For this listing, the lines between the one holding "Advertise With Us" and the one holding "Copyright © 2026 INDEPENDENT NEWS. All rights", inclusive, must be set down exactly.

───── WORKING DATA ─────

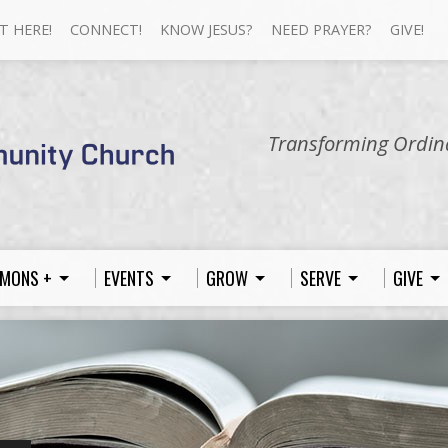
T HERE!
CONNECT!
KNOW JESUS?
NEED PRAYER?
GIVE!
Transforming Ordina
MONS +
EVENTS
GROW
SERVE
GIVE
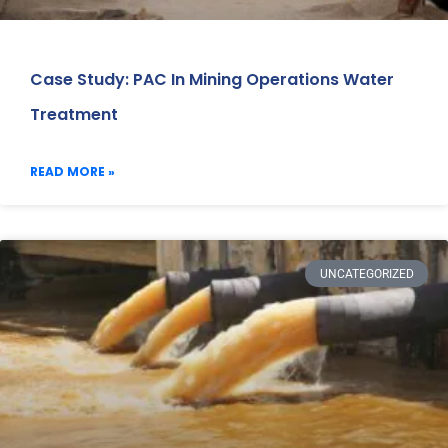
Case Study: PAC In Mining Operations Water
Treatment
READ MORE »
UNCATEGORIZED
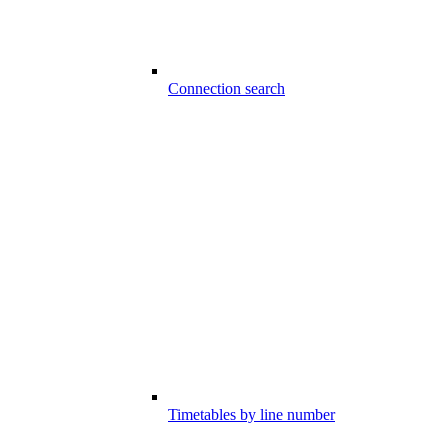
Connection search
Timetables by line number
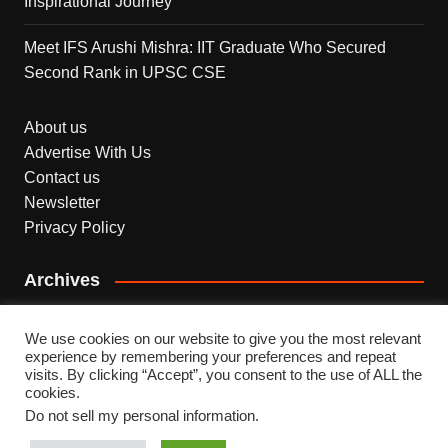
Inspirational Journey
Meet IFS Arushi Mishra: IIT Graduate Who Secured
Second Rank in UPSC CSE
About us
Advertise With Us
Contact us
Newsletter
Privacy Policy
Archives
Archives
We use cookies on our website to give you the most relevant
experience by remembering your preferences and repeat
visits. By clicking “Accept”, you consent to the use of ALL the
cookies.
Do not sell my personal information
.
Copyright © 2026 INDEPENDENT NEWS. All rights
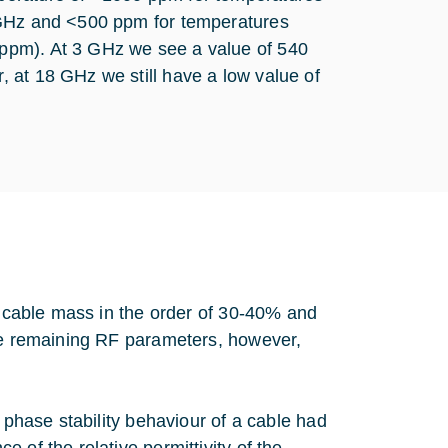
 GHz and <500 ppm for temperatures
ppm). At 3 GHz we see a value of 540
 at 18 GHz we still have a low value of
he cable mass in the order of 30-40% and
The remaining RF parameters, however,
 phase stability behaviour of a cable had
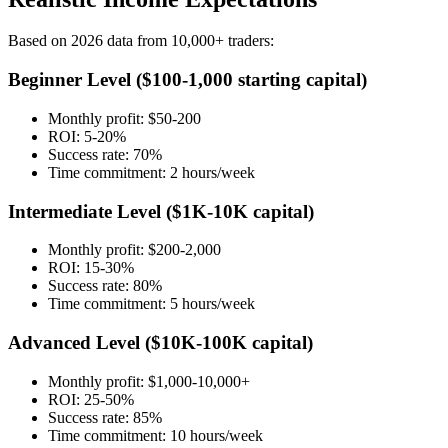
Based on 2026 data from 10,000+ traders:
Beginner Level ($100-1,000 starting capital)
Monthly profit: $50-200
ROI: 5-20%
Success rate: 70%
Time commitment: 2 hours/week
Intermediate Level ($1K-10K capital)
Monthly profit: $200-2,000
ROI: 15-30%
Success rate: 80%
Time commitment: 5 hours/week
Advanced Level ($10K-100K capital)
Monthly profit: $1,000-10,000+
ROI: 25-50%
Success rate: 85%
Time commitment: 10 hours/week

─────

• EXERCISE RESULT
Advertise With Us
Contact us
Newsletter
Privacy Policy
Archives
Archives
We use cookies on our website to give you the most relevant
experience by remembering your preferences and repeat
visits. By clicking “Accept”, you consent to the use of ALL the
cookies.
Do not sell my personal information
.
Copyright © 2026 INDEPENDENT NEWS. All rights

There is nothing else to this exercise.